She’s back! I have been writing about scams related to Mavis Wanczyk for five years but recently I have received many emails from Scamicide readers telling me about various new incarnations of a variety of scams that share the same hook which is that Mavis Wanczyk is giving money away to lucky people. Many of you may not remember the name of Mavis Wanczyk, but she was the lucky winner of a 758 million dollar Powerball drawing in 2017. Not long after she claimed her prize, a scam started appearing in which many people received emails with the message line referring to the Mavis Wanczyk Cash Grant. The email indicated that you were chosen to receive a large cash grant from Mavis Wanczyk. All the lucky strangers receiving the emails had to do was provide personal information in order to qualify for the grant. In addition, phony social media accounts on Twitter, Facebook and Instagram were also set up in Ms. Wanczyk’s name through which people were contacted with the same phony offer of free money informing them that in order to qualify for the grant they merely needed to provide personal information.
Phony Mavis Wanczyk Instagram accounts continue to pop up. As quick as Instagram and other social media platforms learn about them and take them down another one pops up. Recently a Scamicide reader noted that the scam is on Tik Tok as mavislwanczzyk83356.
Another version of the Mavis Wanczyk lottery scam that victimized a Scamicide reader started with a text message purportedly from Mavis Wanczyk informing the targeted victim that she would give $15,000 to the targeted victim. All the victim had to do was pay some fees. After paying $3,786.68 through untraceable Bitcoin cryptocurrency, the victim still had not received anything who was then prompted to send an additional $300 for expedited delivery of his check. After paying that amount, the scammers still had not sent anything, but did demand access to the victim’s Facebook account. Finally, the greedy scammers even threatened to turn in the victim to the FBI unless they were paid $500. It does take quite a bit of gall for criminals to threaten victims with reporting them to law enforcement, but gall does not appear to be in short supply when it comes to scammers.

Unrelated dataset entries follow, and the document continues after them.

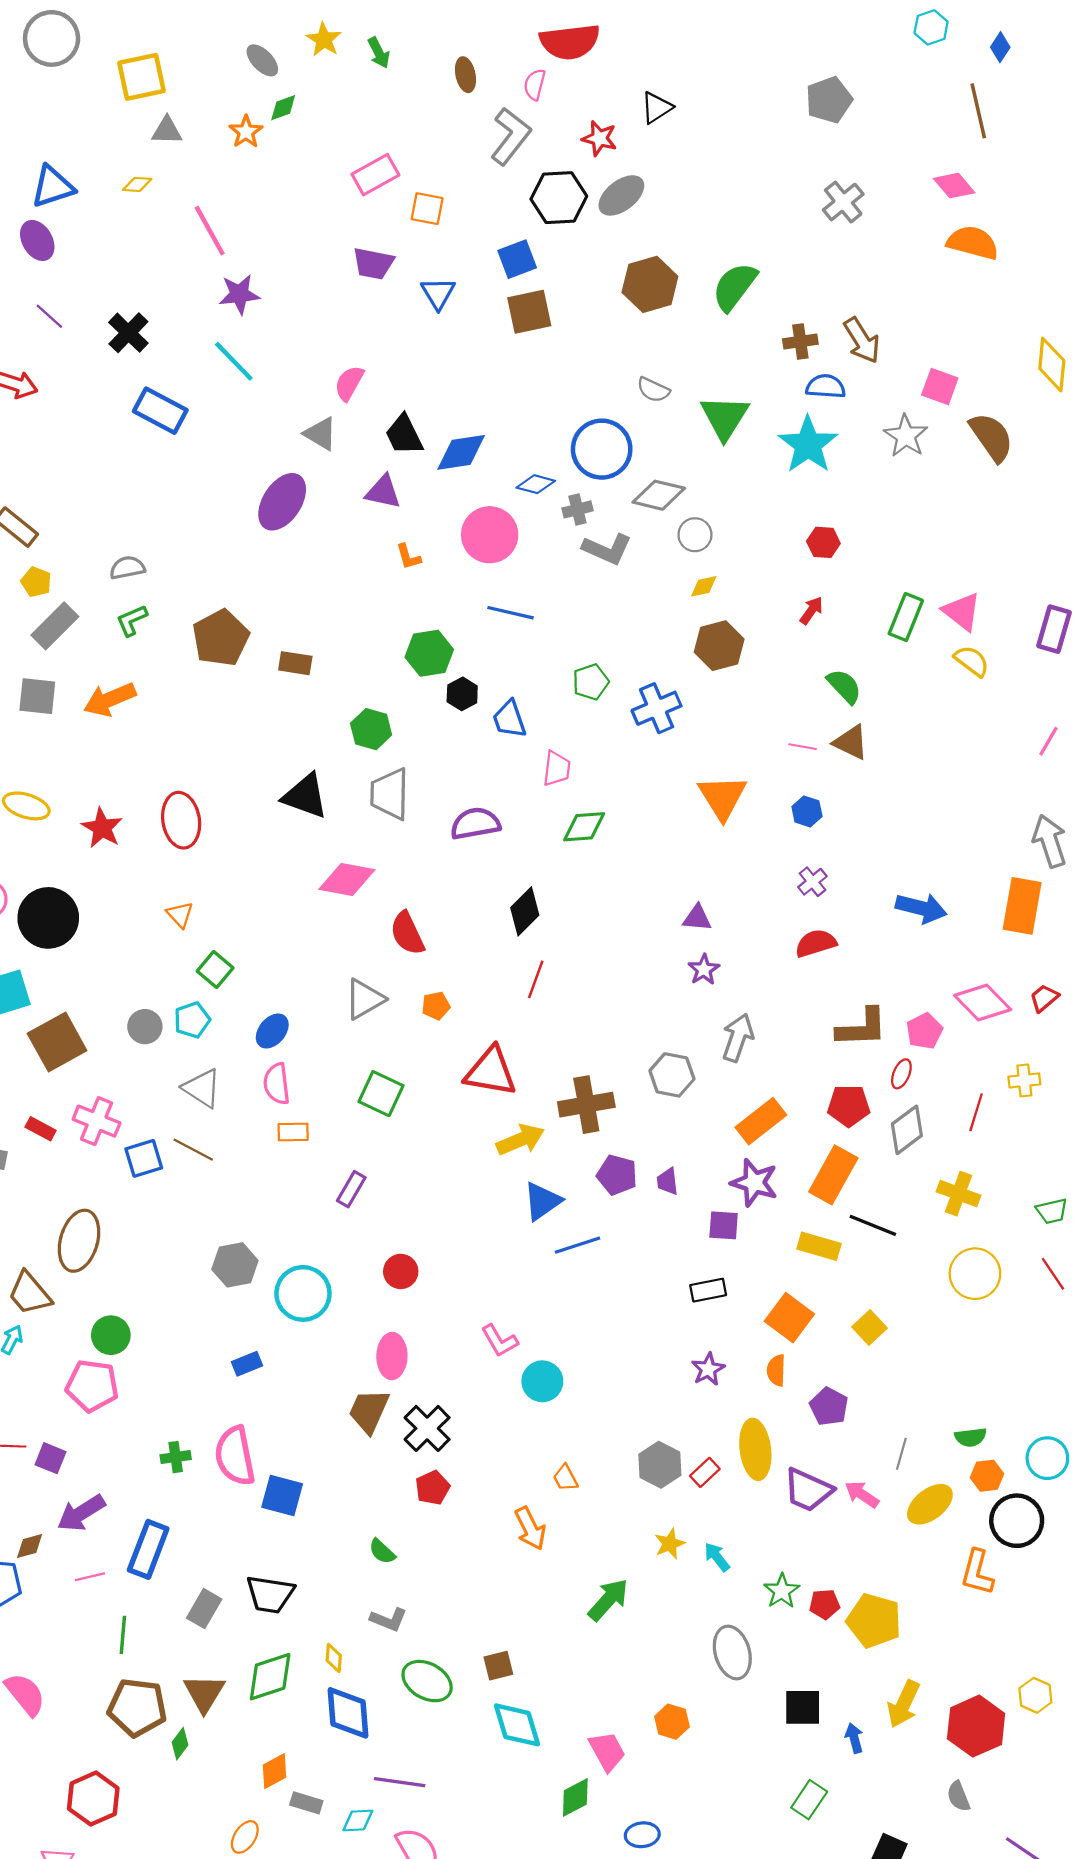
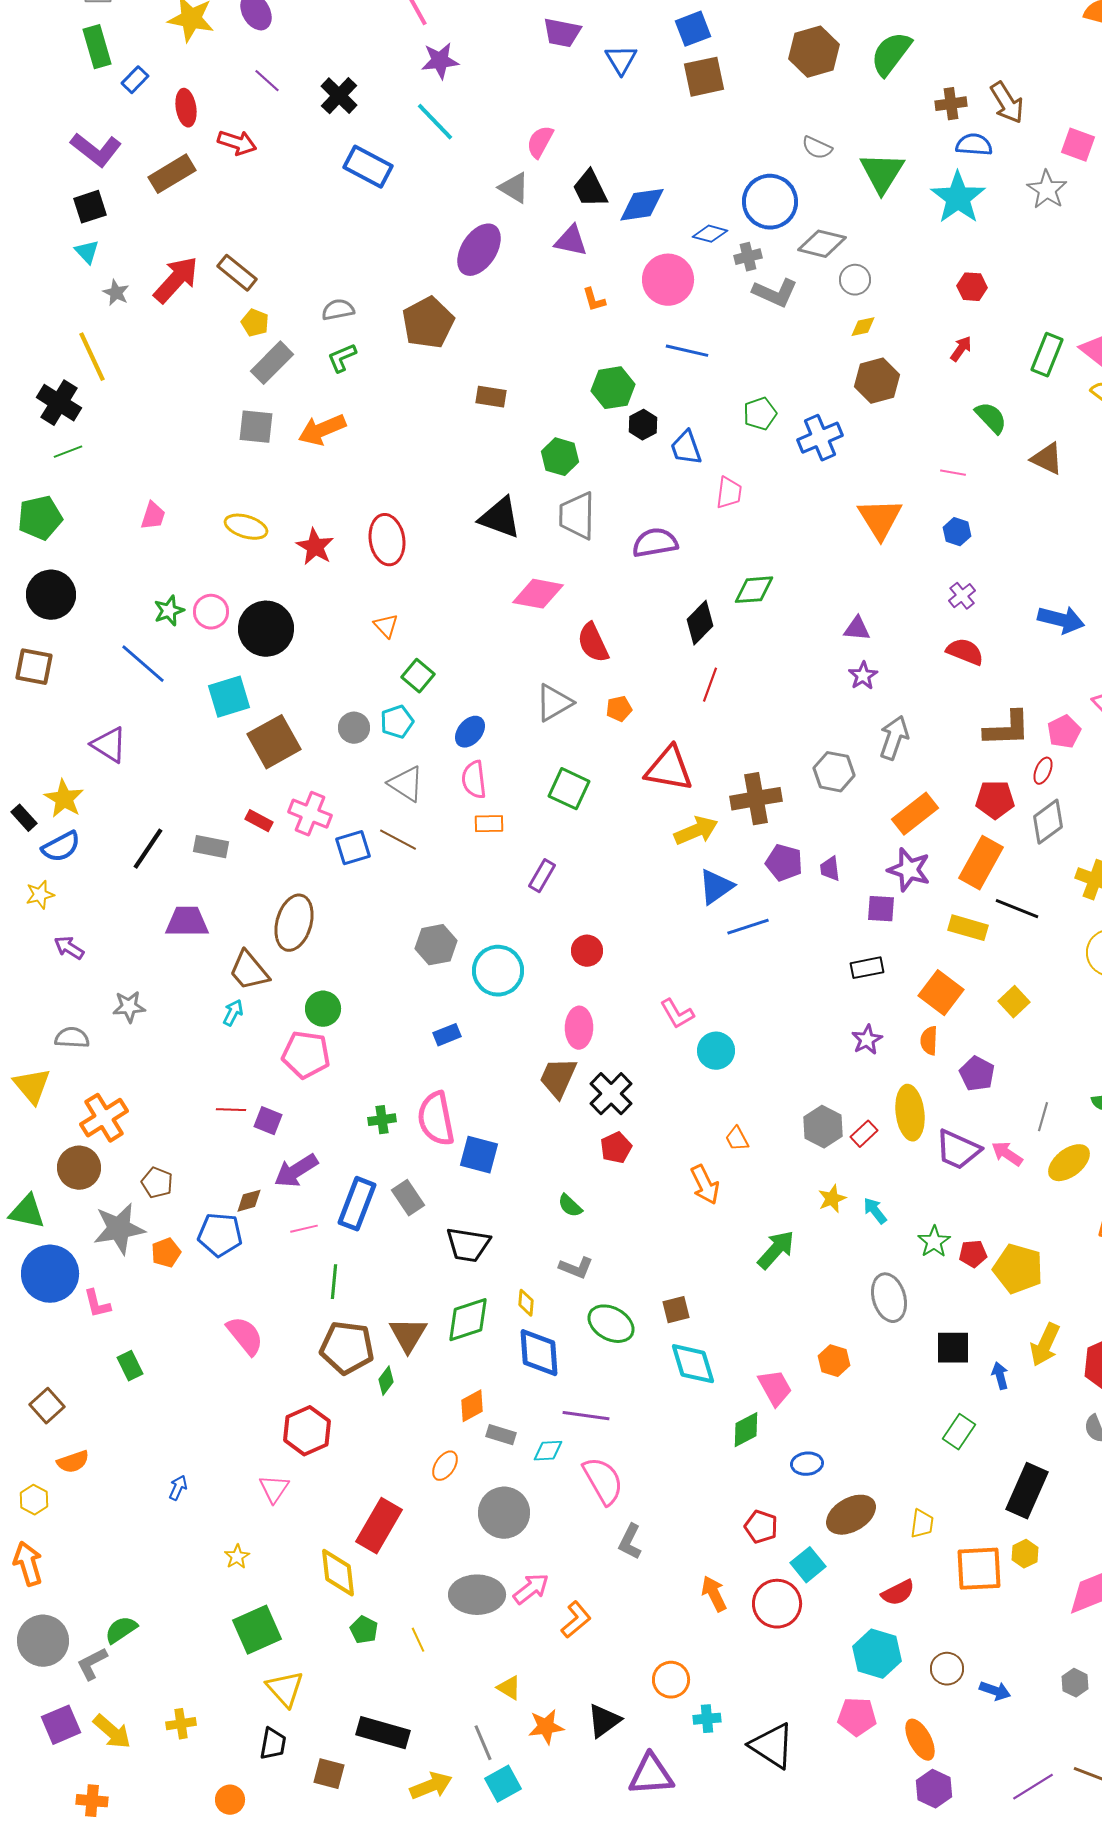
brown pentagon: (221, 638) -> (428, 323), moved
brown triangle: (851, 742) -> (1047, 459), moved
green diamond: (584, 827) -> (754, 590), moved
red semicircle: (816, 943) -> (965, 652), turned 39
gray rectangle: (204, 1609) -> (408, 1198), moved, turned -64

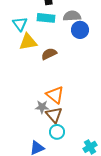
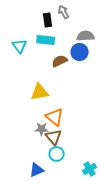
gray semicircle: (72, 16) -> (86, 36), moved
yellow triangle: (28, 42) -> (40, 92), moved
brown semicircle: (49, 54) -> (60, 61), moved

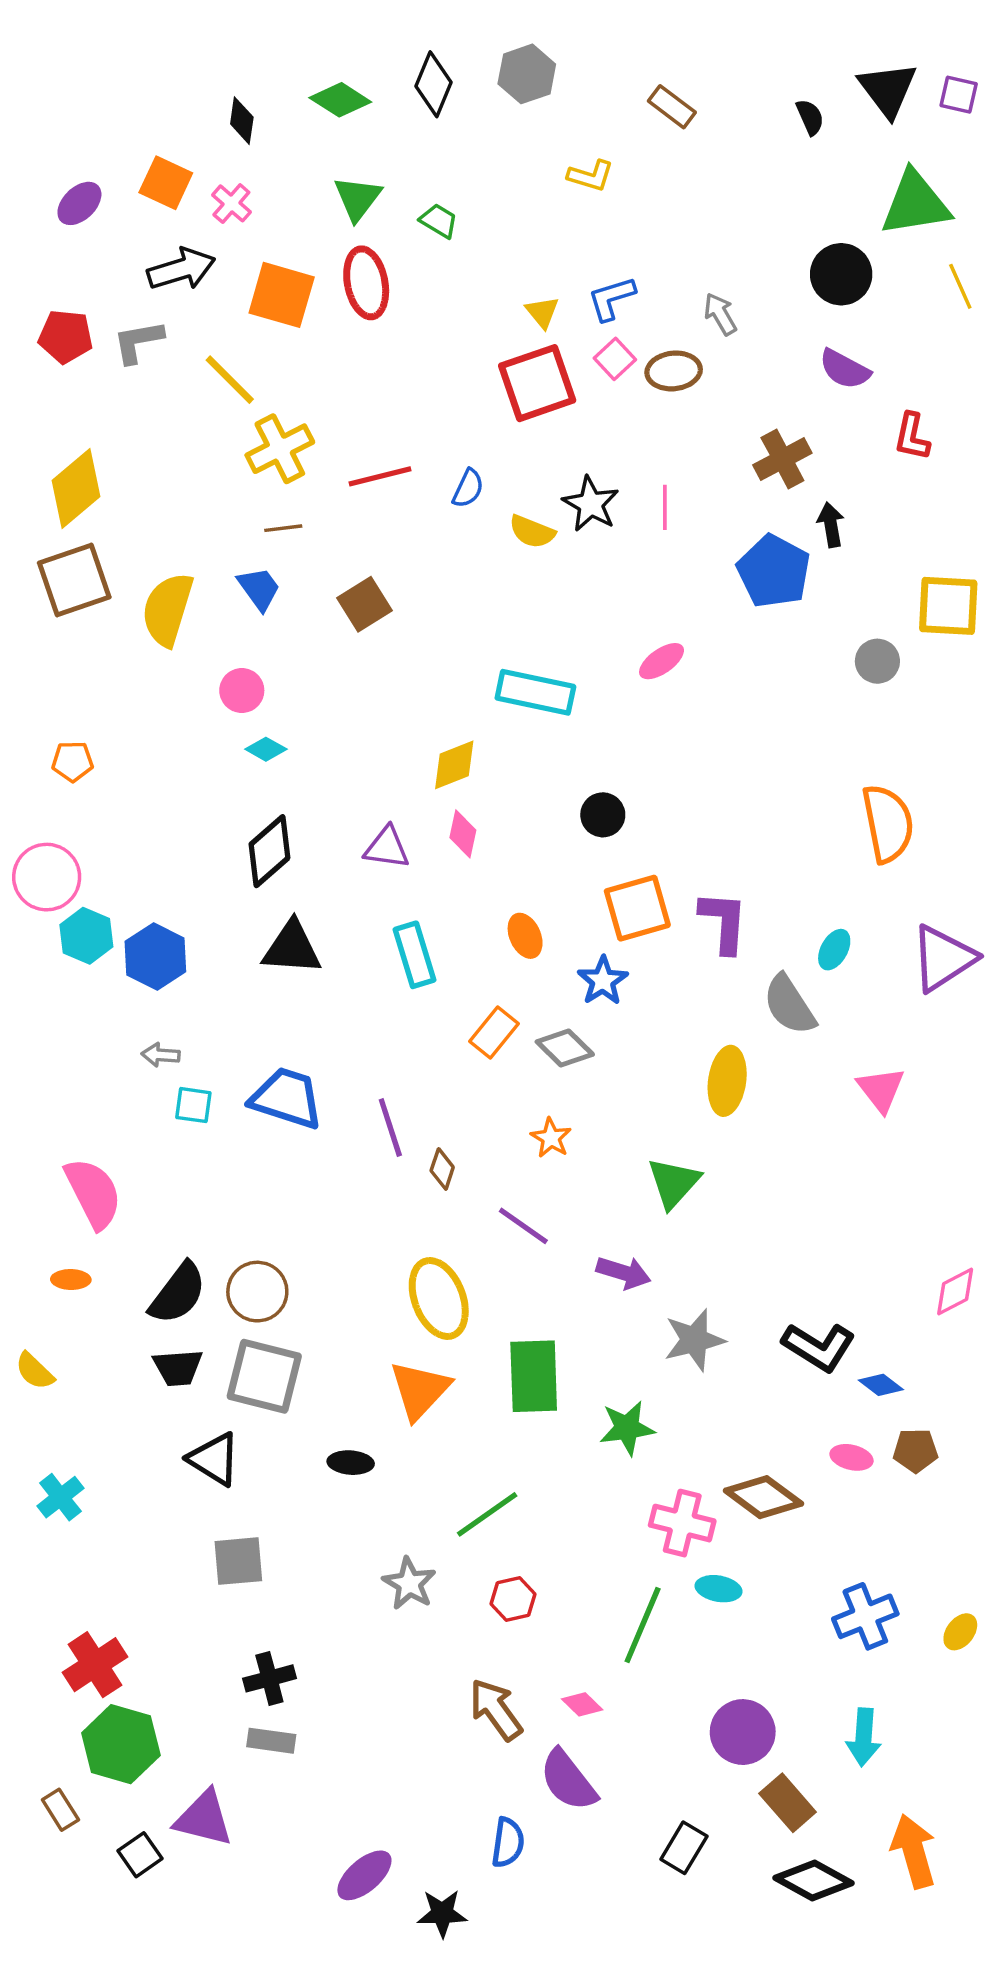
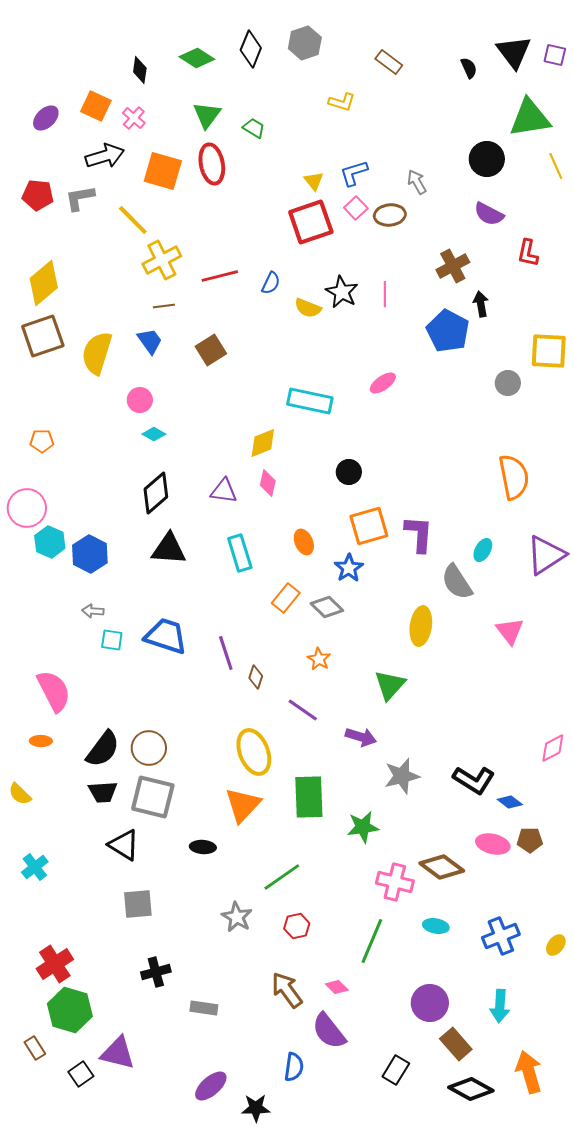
pink ellipse: (852, 1457) -> (493, 844), size x1.4
cyan ellipse: (719, 1589) -> (436, 926), moved
gray rectangle: (271, 1741) -> (204, 1008), moved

It is difficult to win a lottery you have entered. It is impossible to win one that you have never entered and neither lottery winners, nor anyone else is sending out messages through the Internet offering free money to anyone who responds with personal information. Never give out personal information that can make you vulnerable to identity theft unless you have absolutely verified that the party requesting the personal information is legitimate and has a legitimate need for the information. Also never pay anything to a lottery claiming you owe fees in order to claim your prize. This is a telltale sign of a scam. No legitimate lottery requires the payment of a fee to collect your winnings or requires you to pay the lottery income taxes on the prize. While income taxes are due on lottery winnings, those taxes are either deducted by the lottery sponsor before giving you your prize or the prize is given to you in full and you are responsible for the payment of any taxes. No lottery collects taxes on behalf of the IRS.
You should never give anyone access to your social media accounts because scammers use your account to scam others who trust you and fall for scams that appear to come from you.
Finally and most importantly, remember neither Mavis Wanczyk nor any other lottery winner is giving away money to strangers.
If you are not a subscriber to Scamicide.com and would like to receive free daily emails with the Scam of the day, all you need to do is to go to the bottom of the initial page of http://www.scamicide.com and insert your email address where it indicates “Sign up for this blog.”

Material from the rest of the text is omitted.